═══ EXTRACTED DATA ═══

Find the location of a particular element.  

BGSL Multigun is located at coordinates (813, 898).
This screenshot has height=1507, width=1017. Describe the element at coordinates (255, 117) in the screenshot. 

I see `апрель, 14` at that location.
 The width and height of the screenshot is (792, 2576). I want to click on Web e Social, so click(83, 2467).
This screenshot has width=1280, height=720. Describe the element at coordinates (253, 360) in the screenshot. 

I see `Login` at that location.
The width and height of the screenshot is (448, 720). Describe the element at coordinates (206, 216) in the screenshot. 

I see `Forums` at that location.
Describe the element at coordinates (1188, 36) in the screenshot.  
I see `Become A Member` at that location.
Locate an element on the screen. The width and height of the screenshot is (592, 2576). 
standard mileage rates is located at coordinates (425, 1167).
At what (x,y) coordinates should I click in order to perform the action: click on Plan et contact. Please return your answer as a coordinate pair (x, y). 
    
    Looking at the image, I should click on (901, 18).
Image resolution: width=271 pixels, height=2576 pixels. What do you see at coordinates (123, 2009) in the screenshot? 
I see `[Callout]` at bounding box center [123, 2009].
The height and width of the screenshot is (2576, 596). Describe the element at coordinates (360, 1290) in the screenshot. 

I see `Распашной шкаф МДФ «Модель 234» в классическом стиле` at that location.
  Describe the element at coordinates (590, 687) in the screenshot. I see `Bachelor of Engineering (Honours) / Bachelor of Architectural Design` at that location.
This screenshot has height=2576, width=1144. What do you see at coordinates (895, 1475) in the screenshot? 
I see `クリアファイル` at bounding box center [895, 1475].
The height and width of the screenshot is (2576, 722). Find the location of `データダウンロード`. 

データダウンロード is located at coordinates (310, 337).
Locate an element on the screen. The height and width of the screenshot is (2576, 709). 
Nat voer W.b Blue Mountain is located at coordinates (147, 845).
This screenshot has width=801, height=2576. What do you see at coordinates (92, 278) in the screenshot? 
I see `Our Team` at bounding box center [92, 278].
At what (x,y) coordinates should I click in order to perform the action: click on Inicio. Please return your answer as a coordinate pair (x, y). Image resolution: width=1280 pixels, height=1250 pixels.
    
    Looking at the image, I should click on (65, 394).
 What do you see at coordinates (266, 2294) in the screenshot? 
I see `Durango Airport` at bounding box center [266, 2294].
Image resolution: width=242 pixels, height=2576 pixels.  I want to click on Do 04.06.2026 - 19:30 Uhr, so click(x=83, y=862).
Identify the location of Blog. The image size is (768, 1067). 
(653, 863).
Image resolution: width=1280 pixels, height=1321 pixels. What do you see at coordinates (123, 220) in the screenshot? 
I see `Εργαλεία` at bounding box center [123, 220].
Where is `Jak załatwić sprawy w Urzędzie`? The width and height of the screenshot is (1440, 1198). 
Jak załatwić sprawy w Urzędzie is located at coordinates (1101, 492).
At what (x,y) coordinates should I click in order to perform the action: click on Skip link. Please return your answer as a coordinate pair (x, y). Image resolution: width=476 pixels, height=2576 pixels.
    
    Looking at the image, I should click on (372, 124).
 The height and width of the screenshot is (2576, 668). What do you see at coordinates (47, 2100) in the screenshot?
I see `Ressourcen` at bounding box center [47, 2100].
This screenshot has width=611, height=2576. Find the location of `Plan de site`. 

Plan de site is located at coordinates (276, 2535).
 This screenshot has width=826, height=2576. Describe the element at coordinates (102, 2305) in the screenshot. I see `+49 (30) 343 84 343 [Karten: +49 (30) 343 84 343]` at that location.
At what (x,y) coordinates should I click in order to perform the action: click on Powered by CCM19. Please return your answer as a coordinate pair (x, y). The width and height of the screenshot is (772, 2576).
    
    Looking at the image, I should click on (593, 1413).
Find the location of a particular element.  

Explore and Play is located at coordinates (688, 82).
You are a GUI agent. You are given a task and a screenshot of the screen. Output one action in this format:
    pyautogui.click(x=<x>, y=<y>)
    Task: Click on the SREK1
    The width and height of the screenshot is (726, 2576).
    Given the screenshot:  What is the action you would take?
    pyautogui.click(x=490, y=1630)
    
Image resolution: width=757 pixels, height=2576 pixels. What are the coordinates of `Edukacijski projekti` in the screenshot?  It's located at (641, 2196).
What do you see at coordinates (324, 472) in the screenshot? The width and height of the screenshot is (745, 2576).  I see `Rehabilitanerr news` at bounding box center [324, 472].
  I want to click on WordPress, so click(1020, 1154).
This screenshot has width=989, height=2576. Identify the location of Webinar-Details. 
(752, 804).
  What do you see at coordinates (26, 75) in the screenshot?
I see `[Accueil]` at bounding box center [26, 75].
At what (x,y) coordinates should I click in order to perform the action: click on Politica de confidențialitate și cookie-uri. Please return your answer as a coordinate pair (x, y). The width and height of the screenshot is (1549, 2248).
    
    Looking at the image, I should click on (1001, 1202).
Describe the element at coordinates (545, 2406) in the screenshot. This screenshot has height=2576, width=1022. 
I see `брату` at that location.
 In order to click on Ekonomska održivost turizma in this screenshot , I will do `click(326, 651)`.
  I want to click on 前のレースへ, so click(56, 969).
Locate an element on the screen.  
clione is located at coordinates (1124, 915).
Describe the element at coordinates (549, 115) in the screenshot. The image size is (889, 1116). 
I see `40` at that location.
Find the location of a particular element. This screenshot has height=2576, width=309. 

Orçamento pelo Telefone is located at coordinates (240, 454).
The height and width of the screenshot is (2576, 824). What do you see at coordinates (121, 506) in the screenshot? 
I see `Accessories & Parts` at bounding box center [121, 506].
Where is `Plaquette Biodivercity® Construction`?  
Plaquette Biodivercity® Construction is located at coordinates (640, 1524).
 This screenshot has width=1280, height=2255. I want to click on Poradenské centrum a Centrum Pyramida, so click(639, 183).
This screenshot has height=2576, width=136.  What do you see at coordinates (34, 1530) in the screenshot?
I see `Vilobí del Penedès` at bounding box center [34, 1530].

═══

▸ EXERCISE DESCRIPTION:
In this exercise, the data above is to be printed exactly.

▸ WRITTEN SOLUTION:
Find the location of a particular element.  

BGSL Multigun is located at coordinates (813, 898).
This screenshot has height=1507, width=1017. Describe the element at coordinates (255, 117) in the screenshot. 

I see `апрель, 14` at that location.
 The width and height of the screenshot is (792, 2576). I want to click on Web e Social, so click(83, 2467).
This screenshot has width=1280, height=720. Describe the element at coordinates (253, 360) in the screenshot. 

I see `Login` at that location.
The width and height of the screenshot is (448, 720). Describe the element at coordinates (206, 216) in the screenshot. 

I see `Forums` at that location.
Describe the element at coordinates (1188, 36) in the screenshot.  
I see `Become A Member` at that location.
Locate an element on the screen. The width and height of the screenshot is (592, 2576). 
standard mileage rates is located at coordinates (425, 1167).
At what (x,y) coordinates should I click in order to perform the action: click on Plan et contact. Please return your answer as a coordinate pair (x, y). 
    
    Looking at the image, I should click on (901, 18).
Image resolution: width=271 pixels, height=2576 pixels. What do you see at coordinates (123, 2009) in the screenshot? 
I see `[Callout]` at bounding box center [123, 2009].
The height and width of the screenshot is (2576, 596). Describe the element at coordinates (360, 1290) in the screenshot. 

I see `Распашной шкаф МДФ «Модель 234» в классическом стиле` at that location.
  Describe the element at coordinates (590, 687) in the screenshot. I see `Bachelor of Engineering (Honours) / Bachelor of Architectural Design` at that location.
This screenshot has height=2576, width=1144. What do you see at coordinates (895, 1475) in the screenshot? 
I see `クリアファイル` at bounding box center [895, 1475].
The height and width of the screenshot is (2576, 722). Find the location of `データダウンロード`. 

データダウンロード is located at coordinates (310, 337).
Locate an element on the screen. The height and width of the screenshot is (2576, 709). 
Nat voer W.b Blue Mountain is located at coordinates (147, 845).
This screenshot has width=801, height=2576. What do you see at coordinates (92, 278) in the screenshot? 
I see `Our Team` at bounding box center [92, 278].
At what (x,y) coordinates should I click in order to perform the action: click on Inicio. Please return your answer as a coordinate pair (x, y). Image resolution: width=1280 pixels, height=1250 pixels.
    
    Looking at the image, I should click on (65, 394).
 What do you see at coordinates (266, 2294) in the screenshot? 
I see `Durango Airport` at bounding box center [266, 2294].
Image resolution: width=242 pixels, height=2576 pixels.  I want to click on Do 04.06.2026 - 19:30 Uhr, so click(x=83, y=862).
Identify the location of Blog. The image size is (768, 1067). 
(653, 863).
Image resolution: width=1280 pixels, height=1321 pixels. What do you see at coordinates (123, 220) in the screenshot? 
I see `Εργαλεία` at bounding box center [123, 220].
Where is `Jak załatwić sprawy w Urzędzie`? The width and height of the screenshot is (1440, 1198). 
Jak załatwić sprawy w Urzędzie is located at coordinates (1101, 492).
At what (x,y) coordinates should I click in order to perform the action: click on Skip link. Please return your answer as a coordinate pair (x, y). Image resolution: width=476 pixels, height=2576 pixels.
    
    Looking at the image, I should click on (372, 124).
 The height and width of the screenshot is (2576, 668). What do you see at coordinates (47, 2100) in the screenshot?
I see `Ressourcen` at bounding box center [47, 2100].
This screenshot has width=611, height=2576. Find the location of `Plan de site`. 

Plan de site is located at coordinates (276, 2535).
 This screenshot has width=826, height=2576. Describe the element at coordinates (102, 2305) in the screenshot. I see `+49 (30) 343 84 343 [Karten: +49 (30) 343 84 343]` at that location.
At what (x,y) coordinates should I click in order to perform the action: click on Powered by CCM19. Please return your answer as a coordinate pair (x, y). The width and height of the screenshot is (772, 2576).
    
    Looking at the image, I should click on (593, 1413).
Find the location of a particular element.  

Explore and Play is located at coordinates (688, 82).
You are a GUI agent. You are given a task and a screenshot of the screen. Output one action in this format:
    pyautogui.click(x=<x>, y=<y>)
    Task: Click on the SREK1
    The width and height of the screenshot is (726, 2576).
    Given the screenshot:  What is the action you would take?
    pyautogui.click(x=490, y=1630)
    
Image resolution: width=757 pixels, height=2576 pixels. What are the coordinates of `Edukacijski projekti` in the screenshot?  It's located at (641, 2196).
What do you see at coordinates (324, 472) in the screenshot? The width and height of the screenshot is (745, 2576).  I see `Rehabilitanerr news` at bounding box center [324, 472].
  I want to click on WordPress, so click(1020, 1154).
This screenshot has width=989, height=2576. Identify the location of Webinar-Details. 
(752, 804).
  What do you see at coordinates (26, 75) in the screenshot?
I see `[Accueil]` at bounding box center [26, 75].
At what (x,y) coordinates should I click in order to perform the action: click on Politica de confidențialitate și cookie-uri. Please return your answer as a coordinate pair (x, y). The width and height of the screenshot is (1549, 2248).
    
    Looking at the image, I should click on (1001, 1202).
Describe the element at coordinates (545, 2406) in the screenshot. This screenshot has height=2576, width=1022. 
I see `брату` at that location.
 In order to click on Ekonomska održivost turizma in this screenshot , I will do `click(326, 651)`.
  I want to click on 前のレースへ, so click(56, 969).
Locate an element on the screen.  
clione is located at coordinates (1124, 915).
Describe the element at coordinates (549, 115) in the screenshot. The image size is (889, 1116). 
I see `40` at that location.
Find the location of a particular element. This screenshot has height=2576, width=309. 

Orçamento pelo Telefone is located at coordinates (240, 454).
The height and width of the screenshot is (2576, 824). What do you see at coordinates (121, 506) in the screenshot? 
I see `Accessories & Parts` at bounding box center [121, 506].
Where is `Plaquette Biodivercity® Construction`?  
Plaquette Biodivercity® Construction is located at coordinates (640, 1524).
 This screenshot has width=1280, height=2255. I want to click on Poradenské centrum a Centrum Pyramida, so click(639, 183).
This screenshot has height=2576, width=136.  What do you see at coordinates (34, 1530) in the screenshot?
I see `Vilobí del Penedès` at bounding box center [34, 1530].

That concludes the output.